Es gibt viele gute Gründe, gerade jetzt über Alan Moore zu reden, über sein schwieriges Verhältnis zu Mainstream-Verlagen und über seinen Kampf für künstlerische Unabhängigkeit. Watchmen, der Film, ist gerade nach monatelanger Publicity an den Kinokassen versumpft. Watchmen, der Comic, wurde im letzten Jahr gut eine Million mal in der englischsprachigen Ausgabe allein verkauft. Moore lehnt sämtliche Einnahmen aus dem Flm und den Comicverkäufen ab, da er sich mit dem Verlag überworfen hat. Der dritte Teil der League of Extraordinary Gentlemen wurde für dieses Jahr angekündigt – es ist der erste, der nicht bei DC erscheint, sondern beim unabhängigen Kleinverlag Top Shelf.

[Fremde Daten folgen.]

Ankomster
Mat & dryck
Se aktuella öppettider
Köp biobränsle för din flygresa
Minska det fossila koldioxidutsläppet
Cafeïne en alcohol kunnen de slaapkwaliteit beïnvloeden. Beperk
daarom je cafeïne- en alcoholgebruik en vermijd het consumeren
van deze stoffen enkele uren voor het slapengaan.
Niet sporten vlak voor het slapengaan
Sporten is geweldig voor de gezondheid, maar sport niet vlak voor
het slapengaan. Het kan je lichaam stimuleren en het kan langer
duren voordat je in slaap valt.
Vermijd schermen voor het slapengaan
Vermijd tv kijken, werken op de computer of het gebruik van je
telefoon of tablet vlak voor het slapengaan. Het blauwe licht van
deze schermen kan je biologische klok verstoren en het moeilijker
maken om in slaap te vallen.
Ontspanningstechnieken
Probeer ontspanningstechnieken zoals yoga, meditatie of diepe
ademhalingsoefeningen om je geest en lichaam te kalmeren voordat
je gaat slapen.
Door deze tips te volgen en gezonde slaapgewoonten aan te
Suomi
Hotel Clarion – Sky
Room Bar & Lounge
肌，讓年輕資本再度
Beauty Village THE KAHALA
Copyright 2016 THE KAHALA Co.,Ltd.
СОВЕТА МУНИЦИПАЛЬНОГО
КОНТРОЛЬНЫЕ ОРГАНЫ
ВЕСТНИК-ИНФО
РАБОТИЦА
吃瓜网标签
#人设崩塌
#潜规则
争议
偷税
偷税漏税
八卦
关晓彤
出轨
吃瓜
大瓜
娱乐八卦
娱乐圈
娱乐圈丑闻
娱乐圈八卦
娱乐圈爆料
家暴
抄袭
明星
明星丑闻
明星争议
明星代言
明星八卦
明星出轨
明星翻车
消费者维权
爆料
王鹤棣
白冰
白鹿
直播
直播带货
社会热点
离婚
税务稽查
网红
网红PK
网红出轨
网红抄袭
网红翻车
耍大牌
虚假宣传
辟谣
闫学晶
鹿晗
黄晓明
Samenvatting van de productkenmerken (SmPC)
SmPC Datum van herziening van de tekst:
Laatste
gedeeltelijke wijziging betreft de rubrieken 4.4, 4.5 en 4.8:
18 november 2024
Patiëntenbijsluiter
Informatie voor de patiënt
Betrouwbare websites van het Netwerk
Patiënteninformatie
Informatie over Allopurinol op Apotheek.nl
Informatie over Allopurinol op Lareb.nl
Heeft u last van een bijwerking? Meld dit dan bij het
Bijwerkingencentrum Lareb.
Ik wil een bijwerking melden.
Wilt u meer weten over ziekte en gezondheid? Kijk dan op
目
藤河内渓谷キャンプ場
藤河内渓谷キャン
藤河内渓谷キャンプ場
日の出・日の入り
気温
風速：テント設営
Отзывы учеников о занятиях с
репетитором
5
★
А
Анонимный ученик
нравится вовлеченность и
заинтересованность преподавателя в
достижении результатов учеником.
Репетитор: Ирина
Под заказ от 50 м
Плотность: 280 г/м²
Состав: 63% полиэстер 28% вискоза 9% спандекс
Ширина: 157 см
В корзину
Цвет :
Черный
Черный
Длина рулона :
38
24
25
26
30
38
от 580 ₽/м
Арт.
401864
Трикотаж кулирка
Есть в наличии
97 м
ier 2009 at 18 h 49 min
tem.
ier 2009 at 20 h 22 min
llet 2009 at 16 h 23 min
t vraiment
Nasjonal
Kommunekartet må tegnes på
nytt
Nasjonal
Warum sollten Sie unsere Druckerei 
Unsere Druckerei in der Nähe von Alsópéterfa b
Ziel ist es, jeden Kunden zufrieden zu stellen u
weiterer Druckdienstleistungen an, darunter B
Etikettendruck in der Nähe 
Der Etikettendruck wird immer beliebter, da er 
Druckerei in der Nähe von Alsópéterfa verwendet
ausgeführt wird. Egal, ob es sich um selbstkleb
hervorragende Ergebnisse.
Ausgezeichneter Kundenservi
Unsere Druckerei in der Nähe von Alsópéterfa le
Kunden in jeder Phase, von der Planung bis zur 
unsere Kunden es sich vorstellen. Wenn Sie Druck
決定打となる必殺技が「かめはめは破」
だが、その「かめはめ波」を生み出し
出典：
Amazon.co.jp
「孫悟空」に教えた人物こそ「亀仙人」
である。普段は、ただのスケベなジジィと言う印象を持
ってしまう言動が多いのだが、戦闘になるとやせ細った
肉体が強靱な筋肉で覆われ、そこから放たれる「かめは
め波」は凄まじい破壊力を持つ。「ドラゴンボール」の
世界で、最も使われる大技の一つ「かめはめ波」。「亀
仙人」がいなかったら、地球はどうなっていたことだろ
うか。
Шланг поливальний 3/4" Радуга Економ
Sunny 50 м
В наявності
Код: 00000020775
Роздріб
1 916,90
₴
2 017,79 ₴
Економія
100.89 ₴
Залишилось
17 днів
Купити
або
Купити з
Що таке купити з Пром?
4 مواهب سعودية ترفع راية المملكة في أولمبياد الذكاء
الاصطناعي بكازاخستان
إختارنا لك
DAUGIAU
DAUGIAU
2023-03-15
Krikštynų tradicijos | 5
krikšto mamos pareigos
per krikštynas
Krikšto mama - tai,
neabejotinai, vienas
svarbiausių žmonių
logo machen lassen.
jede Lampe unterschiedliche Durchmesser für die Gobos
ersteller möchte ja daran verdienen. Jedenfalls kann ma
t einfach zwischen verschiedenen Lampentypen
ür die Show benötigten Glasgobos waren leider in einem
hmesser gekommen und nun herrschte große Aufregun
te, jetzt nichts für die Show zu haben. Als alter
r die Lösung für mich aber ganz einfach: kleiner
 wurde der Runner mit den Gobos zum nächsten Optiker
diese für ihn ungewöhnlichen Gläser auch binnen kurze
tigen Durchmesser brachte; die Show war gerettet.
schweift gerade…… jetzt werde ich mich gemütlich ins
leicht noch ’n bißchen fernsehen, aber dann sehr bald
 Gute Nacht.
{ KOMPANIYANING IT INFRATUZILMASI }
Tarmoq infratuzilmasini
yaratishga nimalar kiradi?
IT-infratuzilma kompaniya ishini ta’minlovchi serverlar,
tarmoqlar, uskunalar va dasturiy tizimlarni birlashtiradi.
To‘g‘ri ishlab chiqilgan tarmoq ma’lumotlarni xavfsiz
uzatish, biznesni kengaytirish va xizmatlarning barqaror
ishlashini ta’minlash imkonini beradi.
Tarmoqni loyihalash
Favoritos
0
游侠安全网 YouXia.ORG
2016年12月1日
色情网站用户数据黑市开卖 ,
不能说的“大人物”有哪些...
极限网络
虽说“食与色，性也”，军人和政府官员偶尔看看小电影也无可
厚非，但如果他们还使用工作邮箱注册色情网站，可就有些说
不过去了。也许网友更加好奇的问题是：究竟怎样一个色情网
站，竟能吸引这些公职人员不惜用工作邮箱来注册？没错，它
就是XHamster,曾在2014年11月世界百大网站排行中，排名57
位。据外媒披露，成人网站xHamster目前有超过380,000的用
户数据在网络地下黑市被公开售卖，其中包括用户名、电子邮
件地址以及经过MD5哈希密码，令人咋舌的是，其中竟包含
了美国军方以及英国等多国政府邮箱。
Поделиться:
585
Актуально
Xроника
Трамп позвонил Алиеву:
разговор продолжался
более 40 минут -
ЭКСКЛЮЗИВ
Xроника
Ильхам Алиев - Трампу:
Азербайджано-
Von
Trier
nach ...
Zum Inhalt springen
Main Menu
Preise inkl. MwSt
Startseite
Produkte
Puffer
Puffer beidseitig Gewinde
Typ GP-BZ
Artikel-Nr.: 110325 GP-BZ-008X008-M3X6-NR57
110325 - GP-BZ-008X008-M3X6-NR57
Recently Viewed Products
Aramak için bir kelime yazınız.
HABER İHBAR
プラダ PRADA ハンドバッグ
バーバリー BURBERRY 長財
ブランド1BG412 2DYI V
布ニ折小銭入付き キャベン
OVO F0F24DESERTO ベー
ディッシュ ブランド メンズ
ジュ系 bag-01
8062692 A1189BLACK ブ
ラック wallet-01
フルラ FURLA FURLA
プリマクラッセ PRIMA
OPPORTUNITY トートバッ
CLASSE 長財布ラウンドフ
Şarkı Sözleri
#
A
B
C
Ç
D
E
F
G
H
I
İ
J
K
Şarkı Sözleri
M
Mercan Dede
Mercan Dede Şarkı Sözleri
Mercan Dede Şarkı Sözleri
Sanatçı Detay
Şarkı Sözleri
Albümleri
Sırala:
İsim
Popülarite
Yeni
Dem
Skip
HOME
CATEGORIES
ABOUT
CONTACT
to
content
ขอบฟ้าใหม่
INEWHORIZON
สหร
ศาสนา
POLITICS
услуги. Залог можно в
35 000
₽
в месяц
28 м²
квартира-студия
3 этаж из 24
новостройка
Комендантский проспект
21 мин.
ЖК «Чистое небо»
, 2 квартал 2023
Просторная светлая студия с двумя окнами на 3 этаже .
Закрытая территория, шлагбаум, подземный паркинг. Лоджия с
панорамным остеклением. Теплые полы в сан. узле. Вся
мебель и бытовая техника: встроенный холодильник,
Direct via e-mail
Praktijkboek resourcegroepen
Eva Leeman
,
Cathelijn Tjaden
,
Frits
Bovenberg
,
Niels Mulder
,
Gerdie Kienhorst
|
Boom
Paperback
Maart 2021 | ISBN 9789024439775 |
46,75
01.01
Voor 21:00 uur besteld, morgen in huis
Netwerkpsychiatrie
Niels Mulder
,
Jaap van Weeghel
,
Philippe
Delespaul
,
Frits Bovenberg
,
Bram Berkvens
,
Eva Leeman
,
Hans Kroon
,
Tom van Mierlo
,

Es gibt auch gute Gründe, diese Debatte in Comicform zu führen.  Moore ist der bekannteste lebende Comicautor, sein Beitrag zum Medium wie zur erzählerischen Tradition der gesamten westlichen Kultur ist wie die Besitztümer von Citizen Kane – kaum schätzbar. Und es gibt gute Gründe, weshalb ausgerechnet Rich Johnston diese Debatte in Form eines Comicheftes führt – der britische Comicklatsch-Blogger hat in den letzten Jahren die Streitigkeiten um Moore und dessen Werke ausdauernd beobachtet und kommentiert.

Und doch bekomme ich bei Watchmensch, dem Ergebnis von Johnstons Bemühungen, Bauchschmerzen.

Nicht weil das Heft faktisch falsch oder oberflächlich oder einfach schlecht wäre. All das ist es nicht. Die 24 ganz im Stil von Watchmen gehaltenen Seiten (Brain Scan Studios, $ 3,99) geben zwischen der Handlung einen hervorragenden Überblick über die Probleme, die Moore insbesondere mit DC Comics hatte: wie er mit obskuren Verträgen über den Tisch gezogen wurde, wie seine künstlerische Freiheit beschnitten und die Publikation seiner Titel unnötig verzögert wurde. Auf dieser Ebene ist Watchmensch ein hervorragendes Stück Metafiktion: eine fiktive Erzählung über die ganz realen Probleme Alan Moores mit einem Verlag, der de fakto die Rechte an einigen zentralen Werken Moores hält (u.a. auch V for Vendetta und Swamp Thing) und sich damit eine goldene Nase verdient. Johnstons Geschichte ist dabei keine bitterböse oder gar moralische Abrechnung damit, wie DC Comics den wichtigsten lebenden Comickreativen behandelt hat. Das Heft ist witzig, voller In-Jokes, flüssig lesbar.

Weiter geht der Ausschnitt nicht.